Years ago, Troye Sivan was the talk of all B-list celebrity discourse on Twitter. His YouTube following was cultish, and his melancholic, lovesick baritone vocals felt like an uninteresting, twink-ish divergence from the masterful works of previous art-pop pioneers. Maturing from the flocks of devout “stans,” Sivan treks towards the mainstream without losing his romantic roots.
Blue Neighborhood, Sivan’s 2016 debut depicted a sorrowful, Tumblr-esque daydream; it was a youthful, yet nonradical work. With innumerable thematic parallels to Lana Del Rey’s breakthrough Born to Die and Halsey’s dystopia-inspired Badlands, the album barely made ripples—and for good reason. I am no economist, yet I know an oversaturated market when I see one. His intended audience was uninterested, and Blue Neighborhood passed the pop world by.
Come 2017, his die-hard fans have grown up. Perhaps they traded in their Pac Sun chokers for more a mature look. I might even go so far as to say they have jobs. Hence, a shift to piano ballads and verses with pop’s elite e.g., “Dance to this (feat. Ariana Grande)” ushered in a new era for the Aussie native. Sivan was no longer a specialist for the internet’s niche.
Bloom (2017) introduced danceable “bops” and a glimpse of the sexual libre that would be fully realized in his third studio album. It was just the right concoction to get him on stage for a duo with Ms. Swift during her Reputation Stadium Tour and keep his work in the minds of global pop-heads before his five-year hibernation. With a solid repertoire of work under his belt (or jock strap) and a cemented character as a public icon, it is clear Sivan was out to perfect his “sound” through a third album. And so, he did.
To chemists, alkyl nitrites are volatile liquids or chemical reagents, substances gaseous at room temperature. To gay culture, they are much more. The aptly named “Rush,” Troye’s first single of Something to Give Each Other, is a head-pounding adage to inhalable sex drugs aka. “poppers” frequented by many with such tastes.
Promoted in a flurry of snippets online and suggestive posters around Los Angeles and N.Y.C., the song smashed expectations and earned Sivan his first Grammy nominations.
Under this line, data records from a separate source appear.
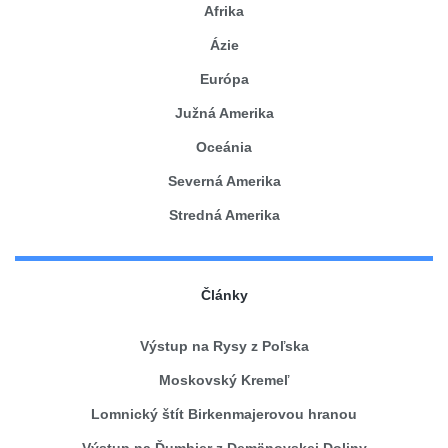
Afrika
Ázie
Európa
Južná Amerika
Oceánia
Severná Amerika
Stredná Amerika
Články
Výstup na Rysy z Poľska
Moskovský Kremeľ
Lomnický štít Birkenmajerovou hranou
Výstup na Ďumbier z Demänovskej Doliny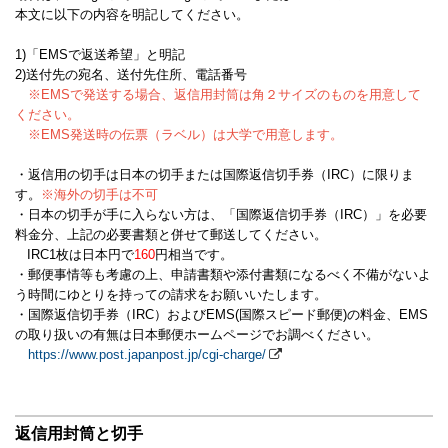
本文に以下の内容を明記してください。
1)「EMSで返送希望」と明記
2)送付先の宛名、送付先住所、電話番号
※EMSで発送する場合、返信用封筒は角２サイズのものを用意して
ください。
※EMS発送時の伝票（ラベル）は大学で用意します。
・返信用の切手は日本の切手または国際返信切手券（IRC）に限りま
す。
※海外の切手は不可
・日本の切手が手に入らない方は、「国際返信切手券（IRC）」を必要
料金分、上記の必要書類と併せて郵送してください。
IRC1枚は日本円で
160
円相当です。
・郵便事情等も考慮の上、申請書類や添付書類になるべく不備がないよ
う時間にゆとりを持っての請求をお願いいたします。
・国際返信切手券（IRC）およびEMS(国際スピード郵便)の料金、EMS
の取り扱いの有無は日本郵便ホームページでお調べください。
https://www.post.japanpost.jp/cgi-charge/
返信用封筒と切手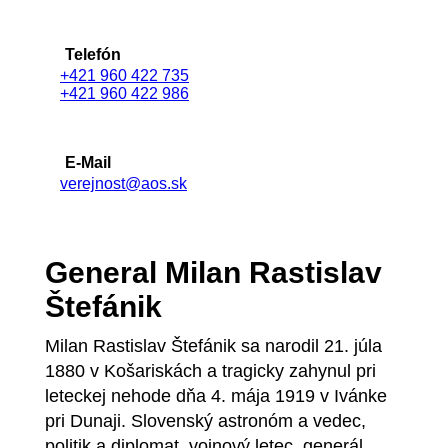
Telefón
+421 960 422 735
+421 960 422 986
E-Mail
verejnost@aos.sk
General Milan Rastislav
Štefánik
Milan Rastislav Štefánik sa narodil 21. júla
1880 v Košariskách a tragicky zahynul pri
leteckej nehode dňa 4. mája 1919 v Ivánke
pri Dunaji. Slovenský astronóm a vedec,
politik a diplomat, vojnový letec, generál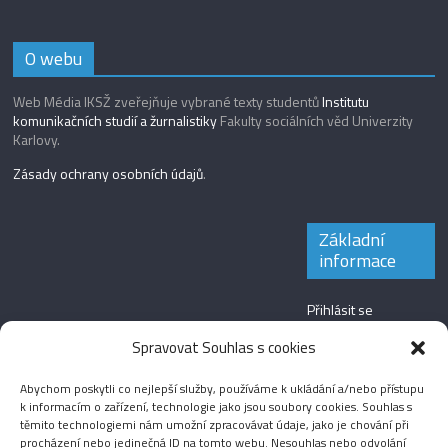
O webu
Web Média IKSŽ zveřejňuje vybrané texty studentů
Institutu
komunikačních studií a žurnalistiky
Fakulty sociálních věd Univerzity
Karlovy.
Zásady ochrany osobních údajů
.
Základní
informace
Přihlásit se
Zdroj kanálů
Spravovat Souhlas s cookies
(příspěvky)
Abychom poskytli co nejlepší služby, používáme k ukládání a/nebo přístupu
Kanál komentářů
k informacím o zařízení, technologie jako jsou soubory cookies. Souhlas s
těmito technologiemi nám umožní zpracovávat údaje, jako je chování při
Česká lokalizace
procházení nebo jedinečná ID na tomto webu. Nesouhlas nebo odvolání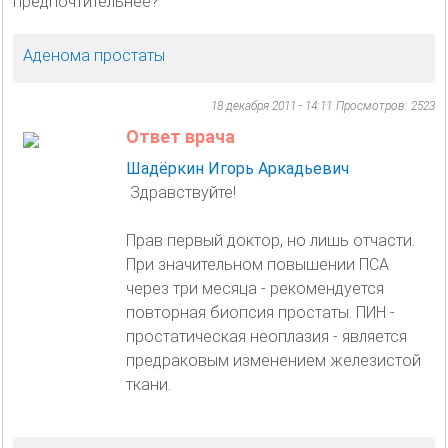
предпочтительнее?
Аденома простаты
18 декабря 2011 - 14:11
Просмотров: 2523
Ответ врача
Шадёркин Игорь Аркадьевич
Здравствуйте!
Прав первый доктор, но лишь отчасти.
При значительном повышении ПСА
через три месяца - рекомендуется
повторная биопсия простаты. ПИН -
простатическая неоплазия - является
предраковым изменением железистой
ткани.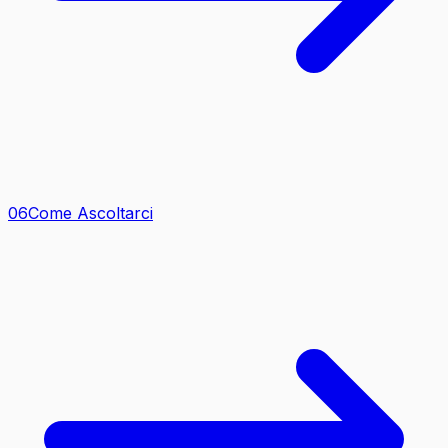
0
6
Come Ascoltarci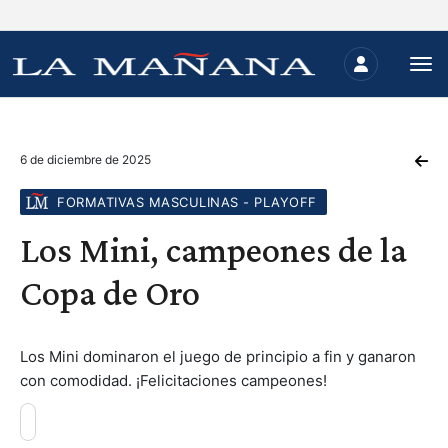
6 de diciembre de 2025
FORMATIVAS MASCULINAS - PLAYOFF
Los Mini, campeones de la
Copa de Oro
Los Mini dominaron el juego de principio a fin y ganaron
con comodidad. ¡Felicitaciones campeones!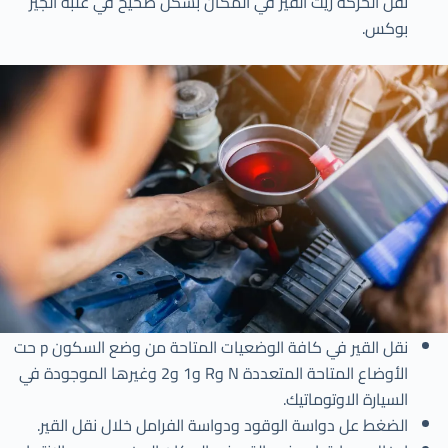
نقل الحركة زيت القير في المكان بشكل صحيح في علبة الجير
بوكس.
نقل القير في كافة الوضعيات المتاحة من وضع السكون p حت
الأوضاع المتاحة المتعددة N وR و1 و2 وغيرها الموجودة في
السيارة الاوتوماتيك.
الضغط عل دواسة الوقود ودواسة الفرامل خلال نقل القير.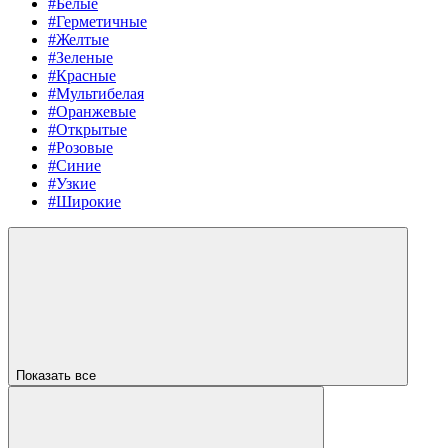
#Белые
#Герметичные
#Желтые
#Зеленые
#Красные
#Мультибелая
#Оранжевые
#Открытые
#Розовые
#Синие
#Узкие
#Широкие
Показать все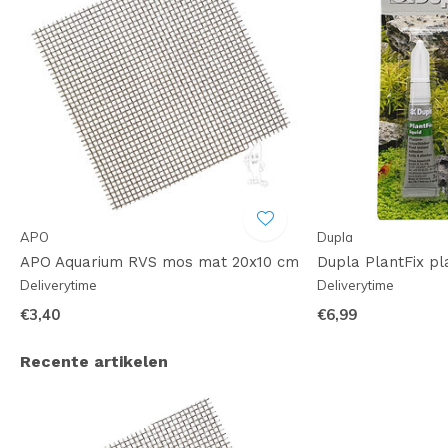
APO
Dupla
APO Aquarium RVS mos mat 20x10 cm
Dupla PlantFix pl
Deliverytime
Deliverytime
€3,40
€6,99
Recente artikelen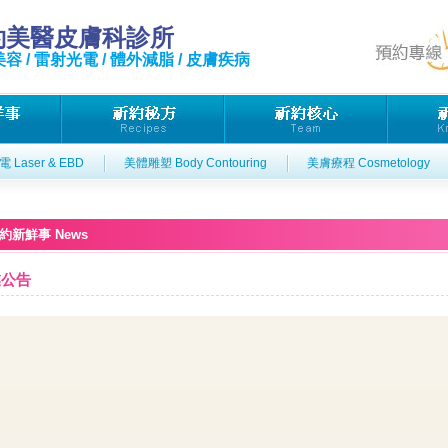
約美醫皮膚科診所
容 / 雷射光電 / 體外減脂 / 皮膚疾病
 Laser & EBD
美體雕塑 Body Contouring
美膚療程 Cosmetology
約新鮮事 News
業公告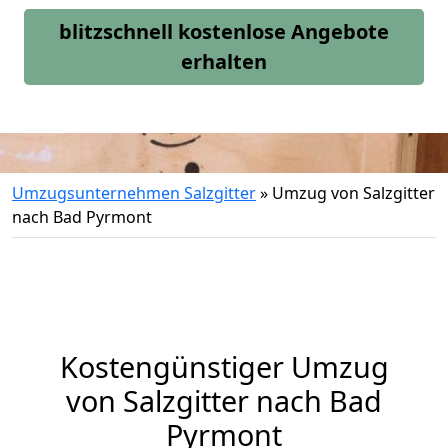
blitzschnell kostenlose Angebote
erhalten
Umzugsunternehmen Salzgitter
»
Umzug von Salzgitter
nach Bad Pyrmont
Kostengünstiger Umzug
von Salzgitter nach Bad
Pyrmont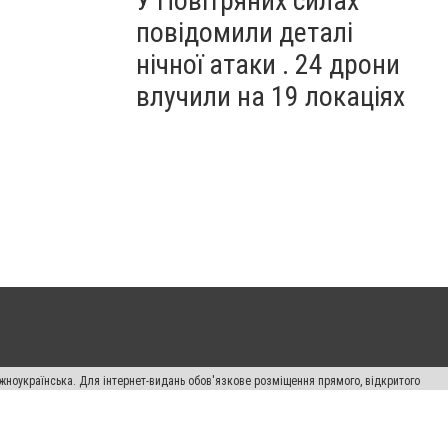
У Повітряних силах
повідомили деталі
нічної атаки . 24 дрони
влучили на 19 локаціях
жноукраїнська. Для інтернет-видань обов'язкове розміщення прямого, відкритого
лама" публікуються на правах реклами.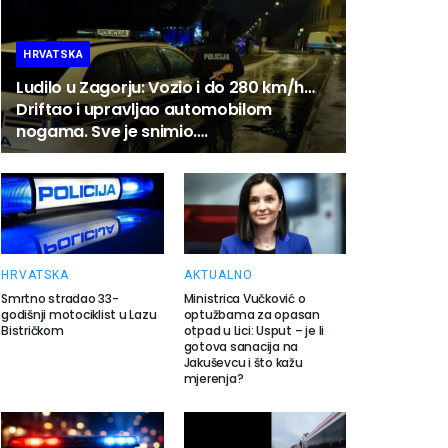
HRVATSKA
Ludilo u Zagorju: Vozio i do 280 km/h…
Driftao i upravljao automobilom
nogama. Sve je snimio….
HRVATSKA
AKTUALNO
Smrtno stradao 33-
Ministrica Vučković o
godišnji motociklist u Lazu
optužbama za opasan
Bistričkom
otpad u Lici: Usput – je li
gotova sanacija na
Jakuševcu i što kažu
mjerenja?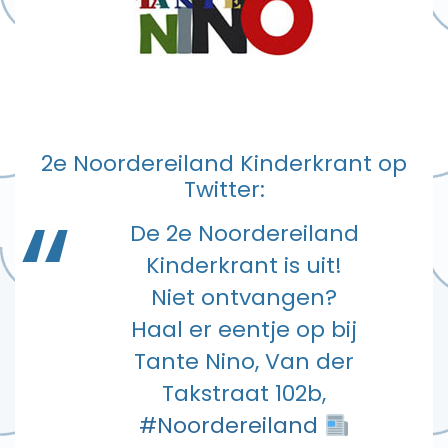
2e Noordereiland Kinderkrant op
Twitter:
De 2e Noordereiland
Kinderkrant is uit!
Niet ontvangen?
Haal er eentje op bij
Tante Nino, Van der
Takstraat 102b,
#Noordereiland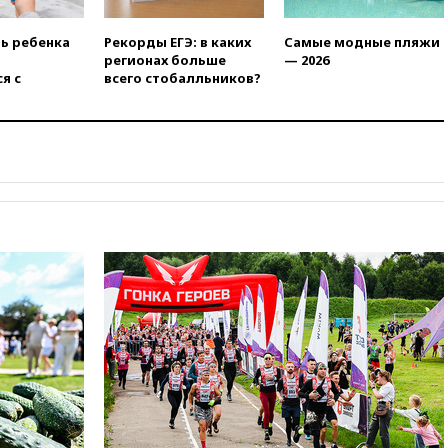
19:35
Зеленский впервые
совершил официальный визит
ть ребенка
Рекорды ЕГЭ: в каких
Самые модные пляжи
в Сербию
регионах больше
— 2026
я с
всего стобалльников?
19:19
Россиянка погибла во
Французских Альпах
19:00
Открытое горение на
складе в Брянске
ликвидировано
18:55
Минобороны отчиталось
об ударах по двум украинским
сухогрузам в Черном море
18:47
Школьники из РФ стали
абсолютными чемпионами на
олимпиаде по ИИ
18:39
Два человека погибли в
результате удара ВСУ по
многоэтажке в Керчи
18:25
Беспилотник атаковал
турецкий сухогруз у
побережья Новороссийска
In speaking of its theme, Sivan describes “Rush” as “the feeling of kissing a sweaty stranger on a dancefloor, a 2-hour date that turned into a weekend, a crush, a winter, a summer.” If there is one thing Troye can do, it is maintaining a theme. The visceral single was followed by the October release of Something to Give Each Other, carrying the same sexuality and vivacity through all thirty-three minutes of the record.
Within the haze of lust, Sivan punctuates the record with playfulness. “Got Me Started” runs on a pitched sample of Bag Raiders’s memeified “Shooting Stars”—a shock to the unexpecting ear—but ages beautifully with a second listen. With a voice robotized by a 90s era vocoder, he acclaims “I’ve seen enough of your body/Come back and feel the vibe.” It is nothing but slick and high-paced, recounting the revival of romanticism—a “fresh start” between two unsuspecting souls.
Other tracks recycle his yearning for love, but on a global scale. “What’s The Time Where You Are” closely resembles a late-night voicemail, with the small cost of an international calling fee. Sivan longs, “I’m right on top of this groove/But god, I wish it was you” in an erotic stream of consciousness, while “Honey” celebrates the very existence of a soulmate.
Sonic perfection is no easy task—yet Sivan comes close—pure basslines and the voice of a sweated seductress carry the project to unforeseen heights. Straight women everywhere are now hooked on poppers, and it is Troye Sivan’s fault. His project solidifies his deserved status as a multi-generational pop idol, and gives promise to a more electric, alluring future for the genre.